Decreto inceneritori: no della regione Abruzzo. il parere negativo è stato supportato anche da Molise, Marche, Umbria e Lombardia

Roma. Intensa giornata istituzionale romana, quella odierna, per la Regione Abruzzo. Oggi, infatti, fra i vari punti all’ordine del giorno della Conferenza delle Regioni vi era quello inerente il parere sullo schema di decreto del Presidente del Consiglio dei Ministri, su proposta del Ministro dell'Ambiente, recante "Individuazione della capacità complessiva di trattamento degli impianti di incenerimento di rifiuti urbani e assimilabili in esercizio o autorizzati a livello nazionale", meglio noto come "Decreto Inceneritori". In tale occasione la Regione Abruzzo, rappresentata dal Sottosegretario con delega all’Ambiente Mario Mazzocca, ha confermato il proprio parere negativo sul detto Decreto, parere per altro già formulato in sede di Commissione Ambiente lo scorso mese di settembre.
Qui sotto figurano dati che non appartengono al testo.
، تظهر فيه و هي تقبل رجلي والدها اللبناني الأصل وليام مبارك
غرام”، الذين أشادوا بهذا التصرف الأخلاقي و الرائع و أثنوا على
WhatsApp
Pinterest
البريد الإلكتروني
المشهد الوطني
Lo schema, si ricorda, prevede l’insediamento di un inceneritore sul territorio regionale abruzzese.
«Il decreto – interviene il Sottosegretario Mazzocca – contiene la previsione localizzativa di un ‘Impianto di incenerimento di rifiuti urbani e assimilabili’ proprio in Abruzzo; abbiamo dissentito dalle valutazioni effettuate dal Governo, generate dall’esame di dati tecnici non perfettamente allineati con quelli a nostra disposizione, soprattutto poiché riteniamo non adeguatamente considerate le particolari ed intrinseche condizioni del nostro territorio regionale, sia sotto il profilo geomorfologico che microclimatico, che lo rendono pressocché unico nel panorama nazionale. Inoltre, l’atto di indirizzo finalizzato alla compiuta definizione del nostro 'Piano Regionale di Gestione dei Rifiuti' non prevede la realizzazione in Abruzzo di inceneritori o termovalorizzatori di sorta. Negativamente sis ono espresso anche le regioni Molise, Marche, Umbria e Lombardia».
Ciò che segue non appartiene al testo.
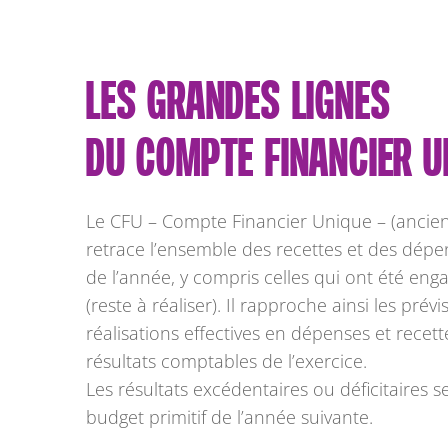
LES GRANDES LIGNES
DU COMPTE FINANCIER U
Le CFU – Compte Financier Unique – (ancien
retrace l’ensemble des recettes et des dépe
de l’année, y compris celles qui ont été en
(reste à réaliser). Il rapproche ainsi les prév
réalisations effectives en dépenses et recett
résultats comptables de l’exercice.
Les résultats excédentaires ou déficitaires 
budget primitif de l’année suivante.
Nel pomeriggio, nella Conferenza Stato-Regioni, ci si è soffermati particolarmente sull’argomento specifico inerente l’individuazione della capacità complessiva di trattamento degli impianti di incenerimento di rifiuti urbani, tema che ha alimentato una serrata discussione; il Presidente Bonaccini, a tal riguardo, ha riferito sul parere favorevole a maggioranza di 15 Regioni, per altro condizionato all’accoglimento di emendamenti ed osservazioni, ha comunicato il parere negativo delle restanti 5 regioni fra cui l’Abruzzo ed ha ribadito la richiesta dell’istituzione di una ‘Cabina di Regia’ già in precedenza chiesta dalle Regioni.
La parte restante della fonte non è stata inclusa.